AttemptBandwidthMax BandwidthSaturationTime to Code
Parallel STL87 GB/s204 GB/s42.6%1m
Best CPU run122 GB/s204 GB/s59.8%60m
Thrust743 GB/s936 GB/s79.4%1m
Custom CUDA817 GB/s936 GB/s87.3%30m
CUB879 GB/s936 GB/s93.9%5m

The “Time to Code” part is highly subjective and is a personal approximation. Still, our best CPU solution is not just slower than GPU code, but also much further from it’s theoretical limit. Counter-intuitive, right?


Everyone knows the PCI Gen4 bandwidth. Everyone knows that rare linear complexity operations aren’t worth transferring to GPUs.

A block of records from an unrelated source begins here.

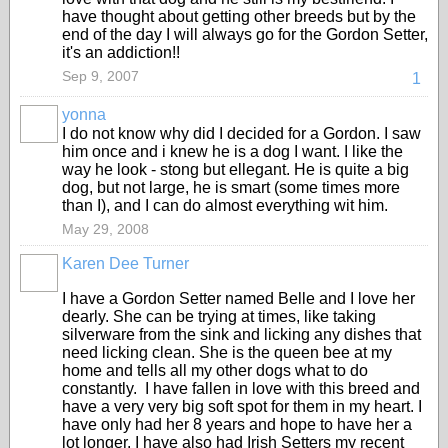
have thought about getting other breeds but by the
end of the day I will always go for the Gordon Setter,
it's an addiction!!
Sep 9, 2007
1
yonna
I do not know why did I decided for a Gordon. I saw
him once and i knew he is a dog I want. I like the
way he look - stong but ellegant. He is quite a big
dog, but not large, he is smart (some times more
than I), and I can do almost everything wit him.
May 29, 2008
Karen Dee Turner
I have a Gordon Setter named Belle and I love her
dearly. She can be trying at times, like taking
silverware from the sink and licking any dishes that
need licking clean. She is the queen bee at my
home and tells all my other dogs what to do
constantly. I have fallen in love with this breed and
have a very very big soft spot for them in my heart. I
have only had her 8 years and hope to have her a
lot longer. I have also had Irish Setters my recent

But this article isn’t about that.

Moreover, GPU code is becoming composable, just like the CPU code. You don’t even need a custom kernel-fusing compiler, like XLA or TVM. Old school expression templates are more than enough. Thrust gives you enough “fancy” iterators for most cases, and you can easily add your own. The higher the composability, the reasons to port even linear complexity code.


It’s not the first time GPU code ends up being more accessible than the CPU version. Last year I was trying to surpass cuBLAS and oneMKL in GEMM. By now, you might guess how that story developed, but I will leave it for another time.